Long tail? Chart by Keith Rankin.
Article sponsored by NewzEngine.com

Long tail? Chart by Keith Rankin.

Today’s chart looks at four countries recovering from Covid19: South Korea, Norway, Australia and New Zealand. Except for us (NZ), the other countries started early and are on the ‘finishing straight’ or thereabouts.

Note that this chart uses a smoothing technique; seven-day rolling averages. Thus, for each day shown, the data value represents the average for the week ending on that day.
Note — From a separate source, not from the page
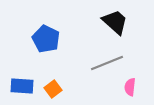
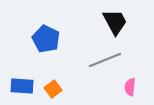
black trapezoid: rotated 20 degrees clockwise
gray line: moved 2 px left, 3 px up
South Korea shows that cases continue well after the ‘peak’. Further the death peak was four weeks after the case peak. South Korea also shows that the continuance of cases can be managed with effective testing and tracing.

Norway got Covid-19 early and suddenly, affected – like Australia – by Cruise Ship cases. While Norway has really struggled to reduce its case numbers, it has at least maintained an unusually low rate of deaths. Still those deaths are persisting, but should slowly reduce as its long case tail also slowly reduces.

Australia looks particularly hopeful, with a much lower case incidence than Norway, and similar to South Korea’s peak incidence. Deaths in Australia appear to have peaked, ten days after the peak in new cases.

While New Zealand currently has a higher Covid19 incidence than Australia, this largely reflects a ten-day lag with respect to Australia. New Zealand is recovering, much more clearly than, say, Norway. And, while the recent death-average in New Zealand is higher than in Australia (per capita), these death data are also likely to follow Australia with a lag of about ten days.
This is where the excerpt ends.